#### [TRY IT]
Please copy each line of the listing below in which the word "Dashboard" appears.

#### [SUPPLIED INFORMATION]
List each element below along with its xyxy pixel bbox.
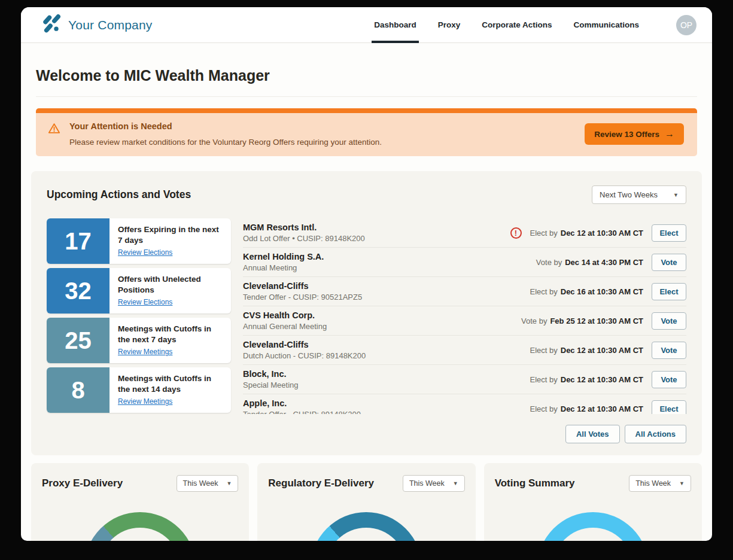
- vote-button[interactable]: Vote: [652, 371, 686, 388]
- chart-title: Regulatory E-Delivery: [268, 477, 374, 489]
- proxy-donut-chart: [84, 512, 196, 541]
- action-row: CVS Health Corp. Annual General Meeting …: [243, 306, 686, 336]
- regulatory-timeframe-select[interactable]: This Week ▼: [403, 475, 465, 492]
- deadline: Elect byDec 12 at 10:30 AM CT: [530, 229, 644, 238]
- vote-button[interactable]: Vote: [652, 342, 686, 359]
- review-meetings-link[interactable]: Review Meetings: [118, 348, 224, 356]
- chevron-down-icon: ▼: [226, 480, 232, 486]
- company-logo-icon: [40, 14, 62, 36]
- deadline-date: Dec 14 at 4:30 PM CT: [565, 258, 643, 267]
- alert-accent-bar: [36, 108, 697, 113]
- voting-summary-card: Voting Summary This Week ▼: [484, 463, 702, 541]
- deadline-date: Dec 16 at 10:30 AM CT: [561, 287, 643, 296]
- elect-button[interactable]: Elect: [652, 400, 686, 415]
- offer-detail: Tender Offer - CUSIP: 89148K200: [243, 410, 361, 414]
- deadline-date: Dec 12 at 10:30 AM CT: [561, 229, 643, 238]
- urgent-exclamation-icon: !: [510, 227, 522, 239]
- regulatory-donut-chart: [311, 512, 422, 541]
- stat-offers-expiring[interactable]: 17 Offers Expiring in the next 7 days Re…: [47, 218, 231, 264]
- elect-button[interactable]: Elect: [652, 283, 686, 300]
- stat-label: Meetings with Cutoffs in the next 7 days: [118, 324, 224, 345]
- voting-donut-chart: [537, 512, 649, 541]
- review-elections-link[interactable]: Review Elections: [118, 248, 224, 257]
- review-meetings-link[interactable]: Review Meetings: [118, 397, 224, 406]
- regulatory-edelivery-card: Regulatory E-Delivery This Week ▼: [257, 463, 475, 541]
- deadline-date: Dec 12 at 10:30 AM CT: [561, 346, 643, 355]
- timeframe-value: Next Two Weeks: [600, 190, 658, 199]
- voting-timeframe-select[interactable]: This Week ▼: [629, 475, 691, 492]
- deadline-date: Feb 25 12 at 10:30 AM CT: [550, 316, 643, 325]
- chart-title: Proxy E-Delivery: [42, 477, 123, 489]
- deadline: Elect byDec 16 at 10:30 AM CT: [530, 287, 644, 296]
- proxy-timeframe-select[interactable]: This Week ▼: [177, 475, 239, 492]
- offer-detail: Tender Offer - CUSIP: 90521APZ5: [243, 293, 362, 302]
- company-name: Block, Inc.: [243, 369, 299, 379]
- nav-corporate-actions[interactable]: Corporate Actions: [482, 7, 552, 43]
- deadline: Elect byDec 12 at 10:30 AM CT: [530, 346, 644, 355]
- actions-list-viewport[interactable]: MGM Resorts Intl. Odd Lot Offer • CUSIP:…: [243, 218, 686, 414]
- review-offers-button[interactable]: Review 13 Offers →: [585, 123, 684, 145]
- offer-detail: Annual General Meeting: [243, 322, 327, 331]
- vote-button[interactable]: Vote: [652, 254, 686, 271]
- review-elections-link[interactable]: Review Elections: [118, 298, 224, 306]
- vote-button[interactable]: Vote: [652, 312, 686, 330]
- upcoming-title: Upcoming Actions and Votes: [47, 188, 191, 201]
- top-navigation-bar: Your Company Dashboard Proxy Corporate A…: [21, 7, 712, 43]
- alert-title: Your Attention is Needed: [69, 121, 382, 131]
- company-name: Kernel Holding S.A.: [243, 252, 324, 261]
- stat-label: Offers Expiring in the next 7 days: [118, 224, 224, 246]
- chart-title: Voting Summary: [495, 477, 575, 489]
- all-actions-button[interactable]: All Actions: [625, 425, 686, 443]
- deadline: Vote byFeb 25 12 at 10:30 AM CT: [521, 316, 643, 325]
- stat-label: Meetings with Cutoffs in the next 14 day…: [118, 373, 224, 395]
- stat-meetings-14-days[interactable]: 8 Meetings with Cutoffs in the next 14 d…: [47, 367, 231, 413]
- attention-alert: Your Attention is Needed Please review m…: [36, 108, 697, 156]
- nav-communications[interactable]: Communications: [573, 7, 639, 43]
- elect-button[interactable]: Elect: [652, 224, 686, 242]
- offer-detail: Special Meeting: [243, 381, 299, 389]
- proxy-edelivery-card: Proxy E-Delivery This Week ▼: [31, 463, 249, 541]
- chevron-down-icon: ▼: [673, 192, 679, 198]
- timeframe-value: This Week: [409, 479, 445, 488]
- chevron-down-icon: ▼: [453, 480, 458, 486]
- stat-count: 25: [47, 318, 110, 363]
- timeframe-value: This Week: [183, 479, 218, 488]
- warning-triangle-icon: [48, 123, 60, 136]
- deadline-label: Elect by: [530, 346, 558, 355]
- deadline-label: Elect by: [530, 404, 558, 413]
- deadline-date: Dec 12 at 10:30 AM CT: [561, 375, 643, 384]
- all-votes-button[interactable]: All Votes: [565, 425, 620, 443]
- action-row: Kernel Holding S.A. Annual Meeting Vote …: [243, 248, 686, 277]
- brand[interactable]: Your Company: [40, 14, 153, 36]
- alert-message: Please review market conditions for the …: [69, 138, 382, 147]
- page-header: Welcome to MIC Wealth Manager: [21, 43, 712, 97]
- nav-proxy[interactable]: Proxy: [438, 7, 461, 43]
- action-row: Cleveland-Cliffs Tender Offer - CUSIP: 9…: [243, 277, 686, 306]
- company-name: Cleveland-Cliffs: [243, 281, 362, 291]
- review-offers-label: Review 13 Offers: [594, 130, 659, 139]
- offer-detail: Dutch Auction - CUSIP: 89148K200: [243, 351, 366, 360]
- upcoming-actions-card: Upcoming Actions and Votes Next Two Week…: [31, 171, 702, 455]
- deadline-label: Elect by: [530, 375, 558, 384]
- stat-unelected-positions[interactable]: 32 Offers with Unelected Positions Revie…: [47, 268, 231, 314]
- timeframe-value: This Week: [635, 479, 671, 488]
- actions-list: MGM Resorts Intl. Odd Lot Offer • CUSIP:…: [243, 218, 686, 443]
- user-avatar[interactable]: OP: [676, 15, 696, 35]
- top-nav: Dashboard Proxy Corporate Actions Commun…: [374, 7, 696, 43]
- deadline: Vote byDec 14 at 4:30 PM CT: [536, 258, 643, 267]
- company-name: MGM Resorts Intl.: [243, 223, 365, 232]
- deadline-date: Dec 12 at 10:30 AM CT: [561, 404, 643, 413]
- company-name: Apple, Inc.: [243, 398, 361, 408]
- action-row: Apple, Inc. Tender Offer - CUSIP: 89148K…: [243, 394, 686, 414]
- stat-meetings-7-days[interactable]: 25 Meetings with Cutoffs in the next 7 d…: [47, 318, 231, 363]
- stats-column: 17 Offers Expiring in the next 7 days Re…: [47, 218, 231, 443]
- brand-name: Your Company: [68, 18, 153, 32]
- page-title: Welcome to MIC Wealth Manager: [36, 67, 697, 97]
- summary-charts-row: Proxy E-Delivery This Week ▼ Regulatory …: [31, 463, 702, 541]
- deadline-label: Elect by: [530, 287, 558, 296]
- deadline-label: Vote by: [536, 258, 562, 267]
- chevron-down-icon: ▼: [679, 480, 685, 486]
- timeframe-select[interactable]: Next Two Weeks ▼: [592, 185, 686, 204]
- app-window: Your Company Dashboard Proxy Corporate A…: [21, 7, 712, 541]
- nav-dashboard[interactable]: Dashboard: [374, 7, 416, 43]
==
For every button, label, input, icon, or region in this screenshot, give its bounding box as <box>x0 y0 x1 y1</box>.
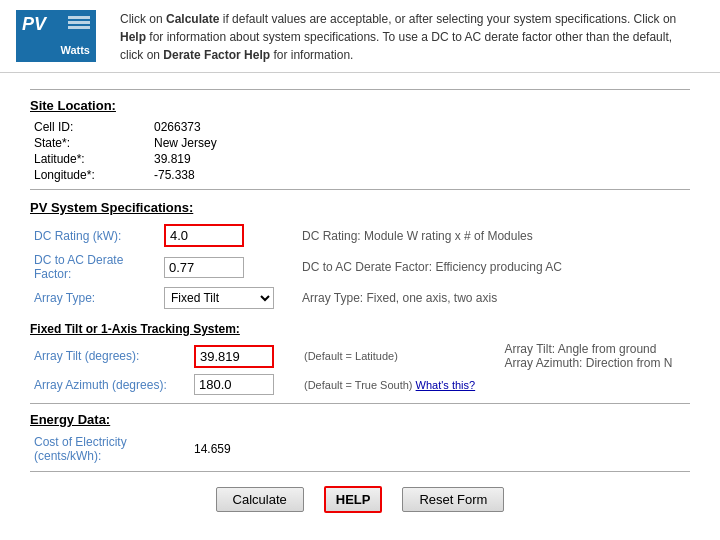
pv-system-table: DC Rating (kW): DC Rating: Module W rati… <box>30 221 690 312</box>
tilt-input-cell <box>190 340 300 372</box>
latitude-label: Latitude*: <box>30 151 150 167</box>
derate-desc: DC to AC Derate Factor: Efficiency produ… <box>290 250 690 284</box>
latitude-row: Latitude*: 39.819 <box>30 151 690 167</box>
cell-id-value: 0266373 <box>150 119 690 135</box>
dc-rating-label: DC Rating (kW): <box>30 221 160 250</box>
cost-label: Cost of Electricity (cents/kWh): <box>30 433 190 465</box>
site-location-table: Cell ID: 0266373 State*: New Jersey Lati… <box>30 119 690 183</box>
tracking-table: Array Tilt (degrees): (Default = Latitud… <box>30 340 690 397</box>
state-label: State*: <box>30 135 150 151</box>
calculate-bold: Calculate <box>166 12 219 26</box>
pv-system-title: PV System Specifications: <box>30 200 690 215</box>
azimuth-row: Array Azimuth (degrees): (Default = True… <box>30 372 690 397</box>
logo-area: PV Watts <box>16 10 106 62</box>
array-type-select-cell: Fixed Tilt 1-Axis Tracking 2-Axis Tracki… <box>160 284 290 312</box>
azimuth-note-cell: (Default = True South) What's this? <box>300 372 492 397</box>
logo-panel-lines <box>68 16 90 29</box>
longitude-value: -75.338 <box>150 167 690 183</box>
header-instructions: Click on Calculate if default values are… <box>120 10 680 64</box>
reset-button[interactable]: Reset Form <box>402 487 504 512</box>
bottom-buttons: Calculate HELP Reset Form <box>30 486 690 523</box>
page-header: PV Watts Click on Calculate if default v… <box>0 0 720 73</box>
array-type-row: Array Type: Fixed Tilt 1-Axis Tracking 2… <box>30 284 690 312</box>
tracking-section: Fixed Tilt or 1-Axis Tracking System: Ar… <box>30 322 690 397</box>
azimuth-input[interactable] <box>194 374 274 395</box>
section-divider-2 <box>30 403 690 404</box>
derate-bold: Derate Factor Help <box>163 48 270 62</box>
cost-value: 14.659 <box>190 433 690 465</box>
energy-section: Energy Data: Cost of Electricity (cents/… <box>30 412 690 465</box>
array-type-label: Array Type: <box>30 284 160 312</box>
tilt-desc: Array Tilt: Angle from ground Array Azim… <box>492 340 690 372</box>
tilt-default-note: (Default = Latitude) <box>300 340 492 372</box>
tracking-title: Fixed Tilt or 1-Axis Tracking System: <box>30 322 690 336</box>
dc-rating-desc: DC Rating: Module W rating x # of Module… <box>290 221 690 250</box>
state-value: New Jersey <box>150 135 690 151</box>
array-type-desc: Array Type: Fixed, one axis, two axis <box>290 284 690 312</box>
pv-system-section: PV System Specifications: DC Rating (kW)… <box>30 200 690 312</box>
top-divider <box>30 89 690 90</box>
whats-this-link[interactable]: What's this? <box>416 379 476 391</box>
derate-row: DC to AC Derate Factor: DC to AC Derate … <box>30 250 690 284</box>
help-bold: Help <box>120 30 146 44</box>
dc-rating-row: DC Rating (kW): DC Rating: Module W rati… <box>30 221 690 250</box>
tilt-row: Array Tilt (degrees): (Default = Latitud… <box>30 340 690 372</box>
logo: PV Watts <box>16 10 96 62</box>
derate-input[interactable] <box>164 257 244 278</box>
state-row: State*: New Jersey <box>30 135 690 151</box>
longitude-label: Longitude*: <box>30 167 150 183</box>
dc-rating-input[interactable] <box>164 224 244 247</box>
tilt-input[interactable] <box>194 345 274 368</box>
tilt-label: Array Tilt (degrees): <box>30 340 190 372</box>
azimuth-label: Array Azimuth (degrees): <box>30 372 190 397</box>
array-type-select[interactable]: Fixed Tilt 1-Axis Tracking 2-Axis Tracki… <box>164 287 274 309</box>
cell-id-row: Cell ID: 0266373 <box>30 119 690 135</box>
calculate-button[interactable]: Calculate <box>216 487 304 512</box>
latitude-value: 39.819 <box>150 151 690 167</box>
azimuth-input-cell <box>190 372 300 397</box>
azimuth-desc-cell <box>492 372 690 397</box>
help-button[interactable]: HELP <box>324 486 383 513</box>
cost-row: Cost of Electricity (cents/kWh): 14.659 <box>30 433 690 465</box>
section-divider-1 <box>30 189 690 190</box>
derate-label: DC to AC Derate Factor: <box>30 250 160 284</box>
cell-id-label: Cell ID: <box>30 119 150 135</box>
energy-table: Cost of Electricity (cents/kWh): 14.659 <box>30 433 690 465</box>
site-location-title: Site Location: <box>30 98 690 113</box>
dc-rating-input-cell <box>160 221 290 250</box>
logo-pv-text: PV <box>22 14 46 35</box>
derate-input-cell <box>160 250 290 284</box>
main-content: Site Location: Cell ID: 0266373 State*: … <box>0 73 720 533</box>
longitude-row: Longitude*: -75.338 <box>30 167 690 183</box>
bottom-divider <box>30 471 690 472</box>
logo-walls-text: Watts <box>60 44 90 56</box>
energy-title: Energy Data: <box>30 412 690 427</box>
* * *
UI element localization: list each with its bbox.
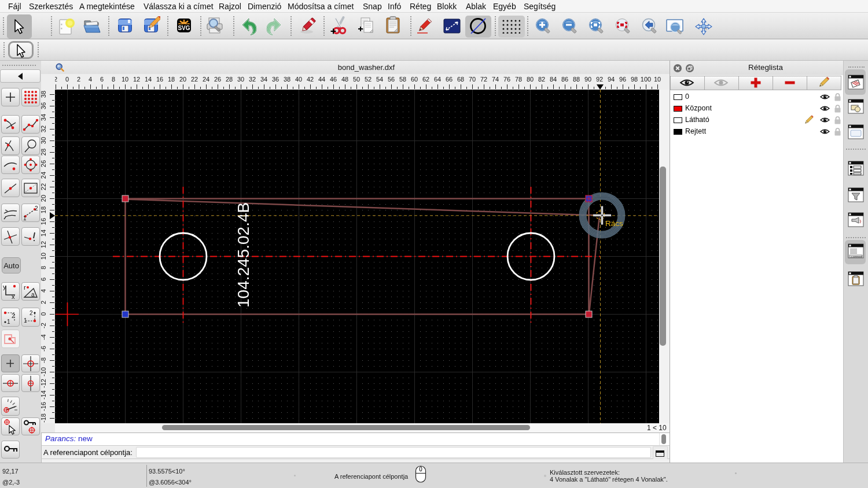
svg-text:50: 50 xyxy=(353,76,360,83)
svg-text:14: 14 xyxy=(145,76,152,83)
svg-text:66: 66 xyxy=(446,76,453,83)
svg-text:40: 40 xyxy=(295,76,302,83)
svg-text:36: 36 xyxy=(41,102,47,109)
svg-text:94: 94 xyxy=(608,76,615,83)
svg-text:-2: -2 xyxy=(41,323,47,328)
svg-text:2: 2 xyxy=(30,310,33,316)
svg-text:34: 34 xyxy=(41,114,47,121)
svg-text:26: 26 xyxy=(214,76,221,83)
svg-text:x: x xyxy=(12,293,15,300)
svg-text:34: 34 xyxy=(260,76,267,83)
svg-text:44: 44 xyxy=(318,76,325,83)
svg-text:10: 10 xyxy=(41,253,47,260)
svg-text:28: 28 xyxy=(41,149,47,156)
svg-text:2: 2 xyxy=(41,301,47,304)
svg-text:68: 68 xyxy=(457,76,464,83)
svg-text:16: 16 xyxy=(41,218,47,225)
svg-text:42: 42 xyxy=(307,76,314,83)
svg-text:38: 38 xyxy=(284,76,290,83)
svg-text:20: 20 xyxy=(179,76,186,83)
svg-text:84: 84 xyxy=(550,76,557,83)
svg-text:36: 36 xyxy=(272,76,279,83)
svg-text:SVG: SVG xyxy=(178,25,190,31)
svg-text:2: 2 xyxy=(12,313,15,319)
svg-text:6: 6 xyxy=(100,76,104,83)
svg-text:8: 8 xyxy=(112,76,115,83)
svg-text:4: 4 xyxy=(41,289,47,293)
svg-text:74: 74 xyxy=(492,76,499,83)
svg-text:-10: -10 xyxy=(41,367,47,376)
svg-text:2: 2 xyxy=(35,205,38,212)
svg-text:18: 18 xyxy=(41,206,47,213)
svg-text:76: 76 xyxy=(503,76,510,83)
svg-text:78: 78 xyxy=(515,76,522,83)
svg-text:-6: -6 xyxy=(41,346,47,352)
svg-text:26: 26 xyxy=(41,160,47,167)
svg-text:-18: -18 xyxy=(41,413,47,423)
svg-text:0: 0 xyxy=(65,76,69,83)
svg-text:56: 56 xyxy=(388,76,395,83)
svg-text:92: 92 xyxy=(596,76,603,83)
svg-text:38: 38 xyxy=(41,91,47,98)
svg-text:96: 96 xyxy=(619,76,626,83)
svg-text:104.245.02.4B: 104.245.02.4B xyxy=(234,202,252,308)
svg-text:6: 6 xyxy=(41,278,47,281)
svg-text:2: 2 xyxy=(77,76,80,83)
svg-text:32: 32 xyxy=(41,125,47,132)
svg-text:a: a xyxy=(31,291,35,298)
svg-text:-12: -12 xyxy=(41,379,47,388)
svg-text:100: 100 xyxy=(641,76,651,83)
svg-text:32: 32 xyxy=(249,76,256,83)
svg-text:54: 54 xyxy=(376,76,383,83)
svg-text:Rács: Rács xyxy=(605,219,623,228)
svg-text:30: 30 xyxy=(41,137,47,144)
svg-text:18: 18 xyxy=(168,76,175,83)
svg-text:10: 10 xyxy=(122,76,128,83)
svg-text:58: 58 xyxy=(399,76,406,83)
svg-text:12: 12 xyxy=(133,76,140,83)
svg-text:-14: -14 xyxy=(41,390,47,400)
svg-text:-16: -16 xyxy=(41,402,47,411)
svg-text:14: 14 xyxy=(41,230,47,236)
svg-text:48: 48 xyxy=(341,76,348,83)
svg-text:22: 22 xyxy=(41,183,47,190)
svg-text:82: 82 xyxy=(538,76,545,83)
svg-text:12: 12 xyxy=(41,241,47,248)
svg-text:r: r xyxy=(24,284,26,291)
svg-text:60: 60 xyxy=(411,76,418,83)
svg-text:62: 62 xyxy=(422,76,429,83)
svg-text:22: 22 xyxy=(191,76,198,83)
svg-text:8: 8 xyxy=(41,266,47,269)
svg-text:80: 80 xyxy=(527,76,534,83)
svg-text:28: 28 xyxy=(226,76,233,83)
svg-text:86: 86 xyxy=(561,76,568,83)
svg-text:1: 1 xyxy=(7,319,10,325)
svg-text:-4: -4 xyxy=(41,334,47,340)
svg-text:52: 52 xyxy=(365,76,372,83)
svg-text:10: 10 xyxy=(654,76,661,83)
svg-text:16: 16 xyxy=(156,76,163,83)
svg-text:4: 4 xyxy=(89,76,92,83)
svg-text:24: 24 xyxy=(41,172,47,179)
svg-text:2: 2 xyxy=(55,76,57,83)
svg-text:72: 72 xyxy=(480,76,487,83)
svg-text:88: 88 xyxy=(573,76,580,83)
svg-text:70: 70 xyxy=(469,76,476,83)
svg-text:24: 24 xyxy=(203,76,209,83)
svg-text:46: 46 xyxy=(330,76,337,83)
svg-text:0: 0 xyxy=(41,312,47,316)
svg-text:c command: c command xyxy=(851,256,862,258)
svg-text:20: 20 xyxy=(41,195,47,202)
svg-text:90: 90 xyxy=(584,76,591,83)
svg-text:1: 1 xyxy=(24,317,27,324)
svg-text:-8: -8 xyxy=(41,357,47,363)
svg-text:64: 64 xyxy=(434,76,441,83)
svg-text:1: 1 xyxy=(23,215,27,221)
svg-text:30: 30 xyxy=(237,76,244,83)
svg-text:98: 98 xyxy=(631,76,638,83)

#### [ANSWER SECTION]
- top-navigation-bar: Your Company Dashboard Proxy Corporate A…: [21, 7, 712, 43]
- top-nav: Dashboard Proxy Corporate Actions Commun…: [374, 7, 696, 43]
- app-window: Your Company Dashboard Proxy Corporate A…: [21, 7, 712, 541]
- nav-dashboard[interactable]: Dashboard: [374, 7, 416, 43]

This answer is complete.